> TASK:
Please retype the listing below word for word and exclude its images.

> INFORMATION SHOWN:

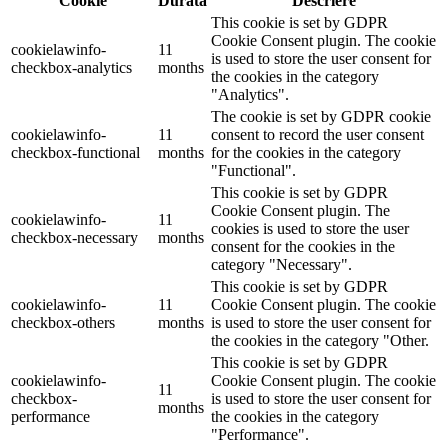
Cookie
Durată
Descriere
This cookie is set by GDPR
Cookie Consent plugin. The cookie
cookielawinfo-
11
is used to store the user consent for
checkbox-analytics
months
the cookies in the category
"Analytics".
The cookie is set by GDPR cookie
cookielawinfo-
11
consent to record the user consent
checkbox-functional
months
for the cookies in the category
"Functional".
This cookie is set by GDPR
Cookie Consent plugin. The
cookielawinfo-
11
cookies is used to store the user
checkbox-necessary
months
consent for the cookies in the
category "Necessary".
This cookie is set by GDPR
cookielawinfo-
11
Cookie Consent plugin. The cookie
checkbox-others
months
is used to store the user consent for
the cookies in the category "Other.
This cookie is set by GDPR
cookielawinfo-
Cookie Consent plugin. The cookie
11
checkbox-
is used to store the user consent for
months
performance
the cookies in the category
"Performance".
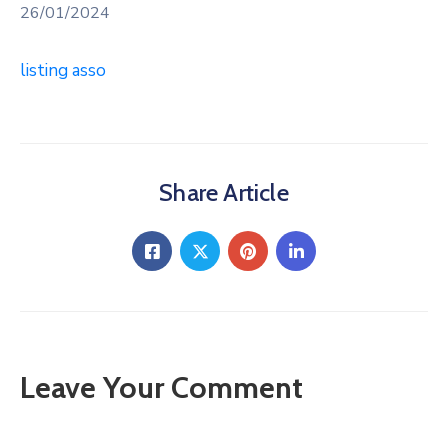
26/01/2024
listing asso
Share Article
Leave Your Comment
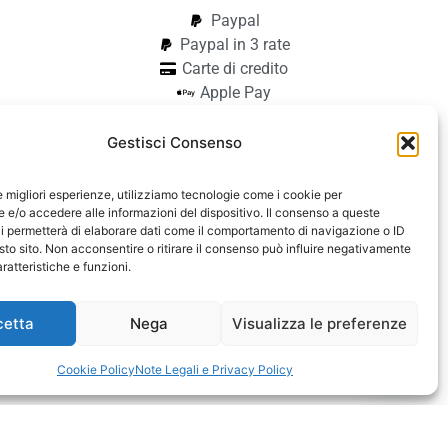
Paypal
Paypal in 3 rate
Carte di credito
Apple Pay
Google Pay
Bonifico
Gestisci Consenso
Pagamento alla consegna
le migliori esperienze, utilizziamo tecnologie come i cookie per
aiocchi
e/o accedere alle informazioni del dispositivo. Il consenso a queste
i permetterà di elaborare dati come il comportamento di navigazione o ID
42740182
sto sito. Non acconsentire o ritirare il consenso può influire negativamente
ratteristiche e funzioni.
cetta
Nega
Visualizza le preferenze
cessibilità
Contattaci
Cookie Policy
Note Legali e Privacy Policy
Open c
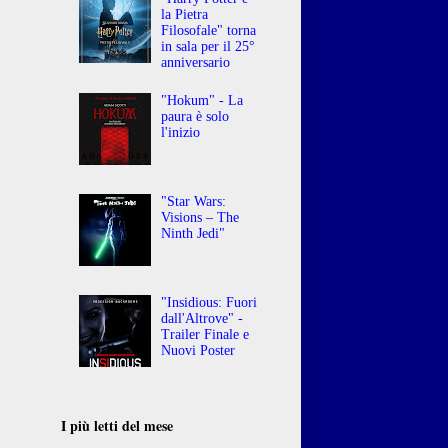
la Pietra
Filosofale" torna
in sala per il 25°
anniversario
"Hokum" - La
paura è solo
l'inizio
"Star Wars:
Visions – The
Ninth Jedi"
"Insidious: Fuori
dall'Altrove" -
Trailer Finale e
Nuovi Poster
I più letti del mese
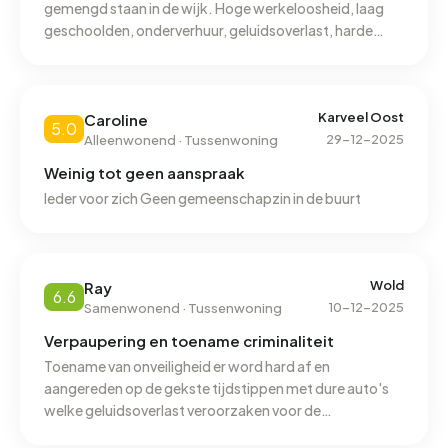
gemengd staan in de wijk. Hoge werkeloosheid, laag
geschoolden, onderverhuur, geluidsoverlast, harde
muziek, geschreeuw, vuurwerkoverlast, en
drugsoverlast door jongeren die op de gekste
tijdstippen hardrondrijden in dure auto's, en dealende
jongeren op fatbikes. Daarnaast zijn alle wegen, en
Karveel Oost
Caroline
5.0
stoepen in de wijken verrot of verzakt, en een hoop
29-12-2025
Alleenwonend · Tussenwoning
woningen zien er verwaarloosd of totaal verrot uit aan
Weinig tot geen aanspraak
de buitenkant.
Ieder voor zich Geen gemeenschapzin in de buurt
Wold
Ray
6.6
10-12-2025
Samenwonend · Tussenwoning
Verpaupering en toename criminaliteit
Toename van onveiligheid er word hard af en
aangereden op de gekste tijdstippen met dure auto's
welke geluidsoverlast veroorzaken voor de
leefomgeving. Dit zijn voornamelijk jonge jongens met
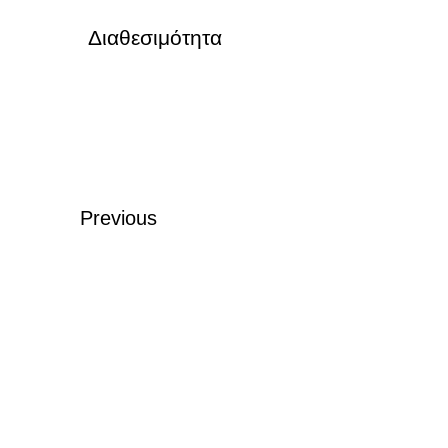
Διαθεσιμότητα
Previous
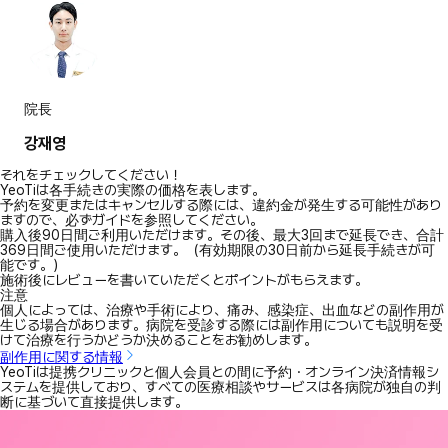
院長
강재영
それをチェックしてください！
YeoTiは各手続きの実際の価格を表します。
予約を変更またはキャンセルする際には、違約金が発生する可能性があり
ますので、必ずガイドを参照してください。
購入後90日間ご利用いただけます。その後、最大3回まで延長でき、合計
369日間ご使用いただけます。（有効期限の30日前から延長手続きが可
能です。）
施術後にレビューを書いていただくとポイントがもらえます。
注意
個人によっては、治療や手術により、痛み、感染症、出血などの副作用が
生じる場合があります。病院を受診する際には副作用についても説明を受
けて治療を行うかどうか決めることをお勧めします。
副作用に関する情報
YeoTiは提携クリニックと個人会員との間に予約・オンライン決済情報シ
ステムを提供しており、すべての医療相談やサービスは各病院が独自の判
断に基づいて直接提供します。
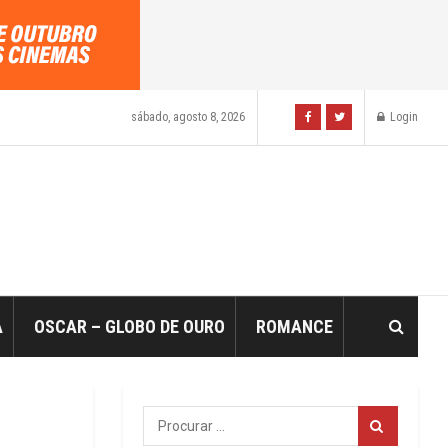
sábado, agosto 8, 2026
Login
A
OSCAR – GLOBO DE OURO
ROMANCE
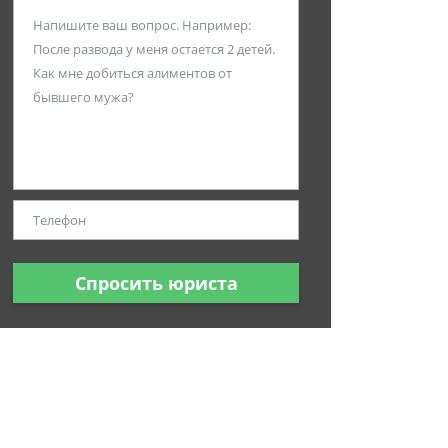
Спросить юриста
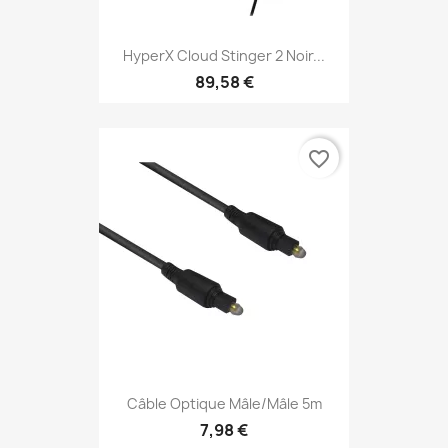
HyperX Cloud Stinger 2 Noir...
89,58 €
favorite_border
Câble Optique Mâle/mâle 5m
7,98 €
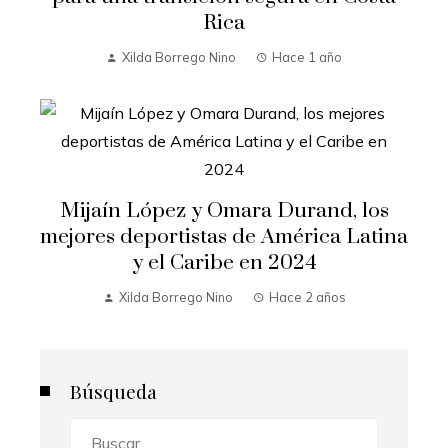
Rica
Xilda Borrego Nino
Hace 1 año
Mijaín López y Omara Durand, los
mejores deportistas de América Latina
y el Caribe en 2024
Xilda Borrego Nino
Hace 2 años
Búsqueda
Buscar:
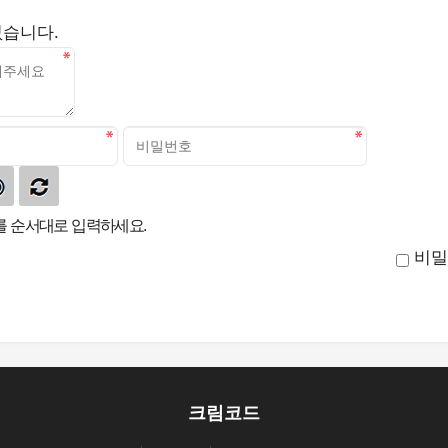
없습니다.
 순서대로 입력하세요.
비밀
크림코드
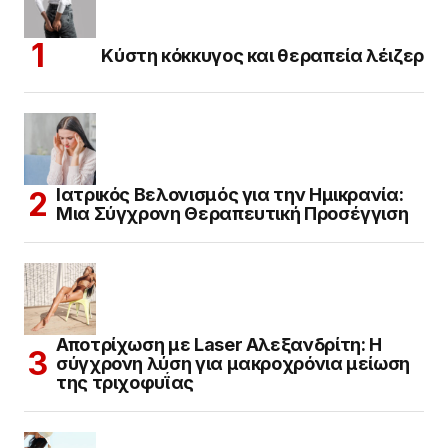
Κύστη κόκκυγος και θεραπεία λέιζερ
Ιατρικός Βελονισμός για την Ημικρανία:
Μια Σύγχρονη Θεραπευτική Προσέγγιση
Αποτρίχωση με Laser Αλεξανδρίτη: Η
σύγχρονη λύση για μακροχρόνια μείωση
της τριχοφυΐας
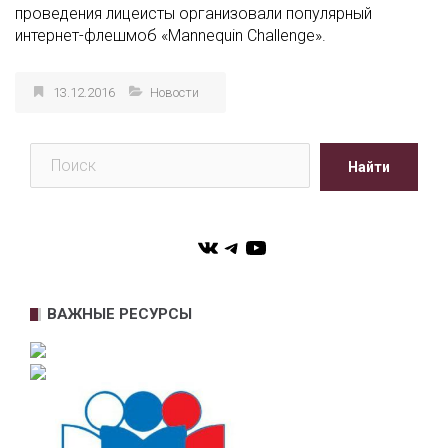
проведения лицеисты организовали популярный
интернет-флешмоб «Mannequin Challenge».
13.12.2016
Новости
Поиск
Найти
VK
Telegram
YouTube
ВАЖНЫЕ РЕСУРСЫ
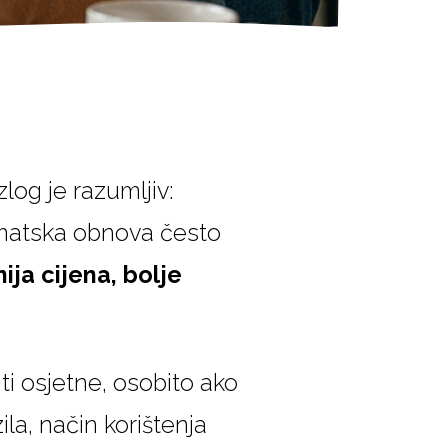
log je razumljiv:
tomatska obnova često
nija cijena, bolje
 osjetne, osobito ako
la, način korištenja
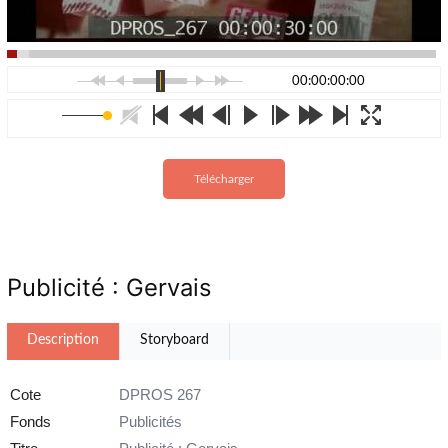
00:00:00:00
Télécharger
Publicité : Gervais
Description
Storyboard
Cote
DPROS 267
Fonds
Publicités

> ANSWER TO THIS EXERCISE:
Cookie
Durată
Descriere
This cookie is set by GDPR
Cookie Consent plugin. The cookie
cookielawinfo-
11
is used to store the user consent for
checkbox-analytics
months
the cookies in the category
"Analytics".
The cookie is set by GDPR cookie
cookielawinfo-
11
consent to record the user consent
checkbox-functional
months
for the cookies in the category
"Functional".
This cookie is set by GDPR
Cookie Consent plugin. The
cookielawinfo-
11
cookies is used to store the user
checkbox-necessary
months
consent for the cookies in the
category "Necessary".
This cookie is set by GDPR
cookielawinfo-
11
Cookie Consent plugin. The cookie
checkbox-others
months
is used to store the user consent for
the cookies in the category "Other.
This cookie is set by GDPR
cookielawinfo-
Cookie Consent plugin. The cookie
11
checkbox-
is used to store the user consent for
months
performance
the cookies in the category
"Performance".
26/01/2024
listing asso
Share Article
Leave Your Comment
Paypal
Paypal in 3 rate
Carte di credito
Apple Pay
Google Pay
Bonifico
Gestisci Consenso
Pagamento alla consegna
le migliori esperienze, utilizziamo tecnologie come i cookie per
aiocchi
e/o accedere alle informazioni del dispositivo. Il consenso a queste
i permetterà di elaborare dati come il comportamento di navigazione o ID
42740182
sto sito. Non acconsentire o ritirare il consenso può influire negativamente
ratteristiche e funzioni.
cetta
Nega
Visualizza le preferenze
cessibilità
Contattaci
Cookie Policy
Note Legali e Privacy Policy
Open c
la Pietra
Filosofale" torna
in sala per il 25°
anniversario
"Hokum" - La
paura è solo
l'inizio
"Star Wars:
Visions – The
Ninth Jedi"
"Insidious: Fuori
dall'Altrove" -
Trailer Finale e
Nuovi Poster
I più letti del mese
gemengd staan in de wijk. Hoge werkeloosheid, laag
geschoolden, onderverhuur, geluidsoverlast, harde
muziek, geschreeuw, vuurwerkoverlast, en
drugsoverlast door jongeren die op de gekste
tijdstippen hardrondrijden in dure auto's, en dealende
jongeren op fatbikes. Daarnaast zijn alle wegen, en
Karveel Oost
Caroline
5.0
stoepen in de wijken verrot of verzakt, en een hoop
29-12-2025
Alleenwonend · Tussenwoning
woningen zien er verwaarloosd of totaal verrot uit aan
Weinig tot geen aanspraak
de buitenkant.
Ieder voor zich Geen gemeenschapzin in de buurt
Wold
Ray
6.6
10-12-2025
Samenwonend · Tussenwoning
Verpaupering en toename criminaliteit
Toename van onveiligheid er word hard af en
aangereden op de gekste tijdstippen met dure auto's
welke geluidsoverlast veroorzaken voor de
leefomgeving. Dit zijn voornamelijk jonge jongens met
Διαθεσιμότητα
Previous
院長
강재영
それをチェックしてください！
YeoTiは各手続きの実際の価格を表します。
予約を変更またはキャンセルする際には、違約金が発生する可能性があり
ますので、必ずガイドを参照してください。
購入後90日間ご利用いただけます。その後、最大3回まで延長でき、合計
369日間ご使用いただけます。（有効期限の30日前から延長手続きが可
能です。）
施術後にレビューを書いていただくとポイントがもらえます。
注意
個人によっては、治療や手術により、痛み、感染症、出血などの副作用が
生じる場合があります。病院を受診する際には副作用についても説明を受
けて治療を行うかどうか決めることをお勧めします。
副作用に関する情報
YeoTiは提携クリニックと個人会員との間に予約・オンライン決済情報シ
ステムを提供しており、すべての医療相談やサービスは各病院が独自の判
断に基づいて直接提供します。
sábado, agosto 8, 2026
Login
A
OSCAR – GLOBO DE OURO
ROMANCE
Спросить юриста
HyperX Cloud Stinger 2 Noir...
89,58 €
favorite_border
Câble Optique Mâle/mâle 5m
7,98 €
Rica
Xilda Borrego Nino
Hace 1 año
Mijaín López y Omara Durand, los
mejores deportistas de América Latina
y el Caribe en 2024
Xilda Borrego Nino
Hace 2 años
Búsqueda
Buscar:
없습니다.
 순서대로 입력하세요.
비밀
크림코드
Κύστη κόκκυγος και θεραπεία λέιζερ
Ιατρικός Βελονισμός για την Ημικρανία:
Μια Σύγχρονη Θεραπευτική Προσέγγιση
Αποτρίχωση με Laser Αλεξανδρίτη: Η
σύγχρονη λύση για μακροχρόνια μείωση
της τριχοφυΐας
проведения лицеисты организовали популярный
интернет-флешмоб «Mannequin Challenge».
13.12.2016
Новости
Поиск
Найти
VK
Telegram
YouTube
ВАЖНЫЕ РЕСУРСЫ
log je razumljiv:
tomatska obnova često
nija cijena, bolje
 osjetne, osobito ako
la, način korištenja
00:00:00:00
Télécharger
Publicité : Gervais
Description
Storyboard
Cote
DPROS 267
Fonds
Publicités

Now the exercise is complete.